By the time he started working there full-time, the local government had already purchased the previously private museum.
She remained in the position even after the local government could not afford to operate it and the museum was taken over by a regional parks commission.
With both operators, she said, she found little willingness to adopt her ancestor’s name for the website, and little understanding of how offensive the name Uncle Tom was to many black visitors.
Part of the resistance to change seemed to be related to brand image.
There were fears that replacing the title name of one of the most famous books in history with Henson’s would lead to a drastic decline in visitors.
But the long fight to change the name was finally won when the Ontario Heritage Trust, a provincial government agency that owns museums and historic properties, took over the site.
The site was officially renamed the Josiah Henson Museum of African Canadian History in July 2022. Carter, now retired, was among those invited to the ceremony.
Not everyone in Dresden was happy with the new name.
Changes
Jackie Bernard, one of the employees at the Henson center, said a woman upset about the change approached her at a grocery store.
“She said, ‘Because Uncle Tom lived on that street, because Uncle Tom lived in that house, you’re rewriting history,’” Bernard said.
The incident still disturbs Bernard.
“They think it’s real,” he said.
“That Uncle Tom really exists and that it is a very affectionate term.”
The name of Uncle Tom Road, which ran past the museum, was also changed, but not without some resistance.
During the local council debate to change the name to Freedom Road, one councilor expressed concerns about “revisionist history” and “political correctness”, media reported.
The museum has grown beyond the original cabin and now includes a small complex of buildings that tell both Henson’s story and the broader story of the community, an important endpoint of the Underground Railroad, a secret network of guides and safe houses that helped escaping enslaved people reach freedom.
The 200-acre settlement that Henson and others founded adopted a name that reflected the optimism of its members: Dawn.
From 1834, when the abolition of slavery in Britain came into effect, until the late 1860s, some 30,000 formerly enslaved people emigrated to the British colony that would become Canada, with most eventually settling in Dawn or two nearby settlements.
Logging, and later agriculture, allowed communities to flourish.

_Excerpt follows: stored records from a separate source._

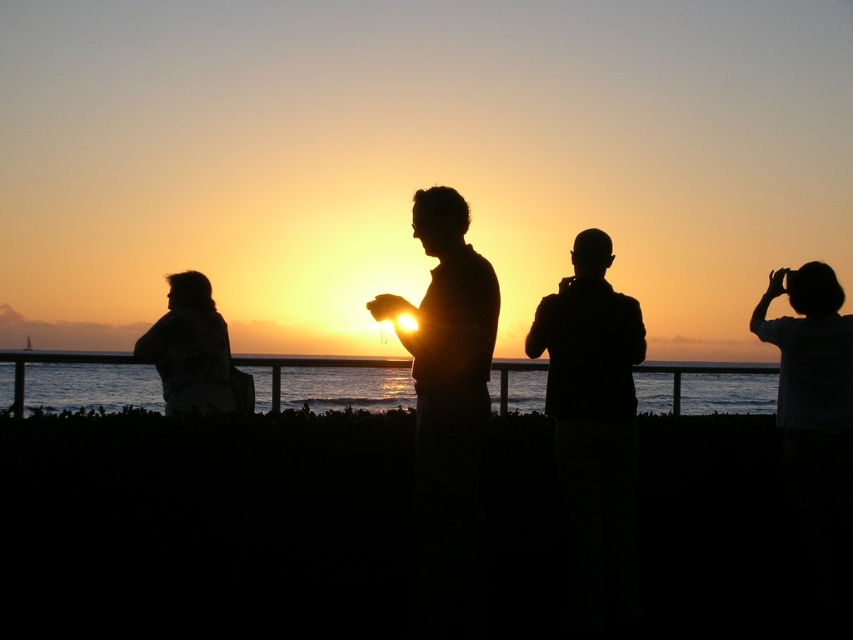 Question: Can you confirm if transparent water at center is positioned to the right of silhouette jacket at left?

Choices:
 (A) yes
 (B) no

Answer: (A)

Question: In this image, where is transparent water at center located relative to black matte person at center?

Choices:
 (A) right
 (B) left

Answer: (A)

Question: Which point is closer to the camera?

Choices:
 (A) transparent water at center
 (B) black matte person at center

Answer: (B)

Question: From the image, what is the correct spatial relationship of silhouette figure at center in relation to silhouette jacket at left?

Choices:
 (A) below
 (B) above

Answer: (B)

Question: Based on their relative distances, which object is nearer to the silhouette figure at center?

Choices:
 (A) white matte shirt at right
 (B) silhouette jacket at left
 (C) transparent water at center
 (D) black matte person at center

Answer: (D)

Question: Among these points, which one is nearest to the camera?

Choices:
 (A) (593, 413)
 (B) (817, 300)

Answer: (A)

When slavery was abolished in the United States, some settlers returned.
Younger generations gradually abandoned agriculture in search of opportunities in cities.
The prominence of the black community declined further after World War II, following a wave of European immigrants to the area.

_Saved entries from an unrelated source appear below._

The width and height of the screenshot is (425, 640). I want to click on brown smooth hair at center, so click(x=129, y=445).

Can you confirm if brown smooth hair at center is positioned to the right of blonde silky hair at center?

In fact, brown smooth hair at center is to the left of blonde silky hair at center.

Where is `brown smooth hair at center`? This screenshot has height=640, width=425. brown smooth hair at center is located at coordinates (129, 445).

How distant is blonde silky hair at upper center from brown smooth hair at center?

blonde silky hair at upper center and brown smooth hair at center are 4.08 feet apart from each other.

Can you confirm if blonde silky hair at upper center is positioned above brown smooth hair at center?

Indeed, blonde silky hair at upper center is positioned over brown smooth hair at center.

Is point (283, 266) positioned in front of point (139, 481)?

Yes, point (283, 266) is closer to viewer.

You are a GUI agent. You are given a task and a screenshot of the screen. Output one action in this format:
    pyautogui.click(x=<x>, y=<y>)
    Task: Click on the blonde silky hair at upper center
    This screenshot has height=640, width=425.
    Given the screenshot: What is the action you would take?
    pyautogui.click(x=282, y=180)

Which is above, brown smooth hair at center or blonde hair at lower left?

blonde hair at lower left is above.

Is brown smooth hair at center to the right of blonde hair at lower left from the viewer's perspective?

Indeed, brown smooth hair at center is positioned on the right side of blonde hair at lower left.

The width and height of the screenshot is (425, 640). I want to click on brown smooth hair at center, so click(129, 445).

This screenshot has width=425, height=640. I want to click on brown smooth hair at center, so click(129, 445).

Today, Dresden remains a rural area.
In late fall, the sweet aroma of boiled tomatoes being transformed into pasta sauce at a processing plant fills the air.
Racial tensions still exist, some of them related to the temporary foreign workers working at the tomato plant.
Steven Cook, who succeeded Carter as head of the museum, said the museum played an important role in combating growing racism in area schools, a stark contrast to his own past.
“Growing up here, I didn’t experience racism,” Cook, 56, said.
“But here he has shown his worst face again.”
In the 1970s, interest in African-American history increased, and bus tours from Detroit made a stop at Henson’s house, which is located near a cemetery where Dawn settlers lie buried.
However, some passengers refused to get off, deeply offended by the name. «”I’m not Uncle Tom”; “That’s what they told me all the time,” Carter said.
So she herself took it upon herself to persuade them to disembark by telling them about Henson’s life and explaining that, regardless of what people thought about his name, the place was a place to learn about a real-life hero.
Legacy
Asked about his great-great-grandfather’s legacy, Carter referred to a book in which he had written religious passages and other sayings that inspired him.
“He cited a passage from the Book of Acts that says all men should be treated equally,” Carter said.
“And I think he said, ‘I’ll do it even if I have to die doing it.'” I don’t know where he got so much strength from. Don’t know”.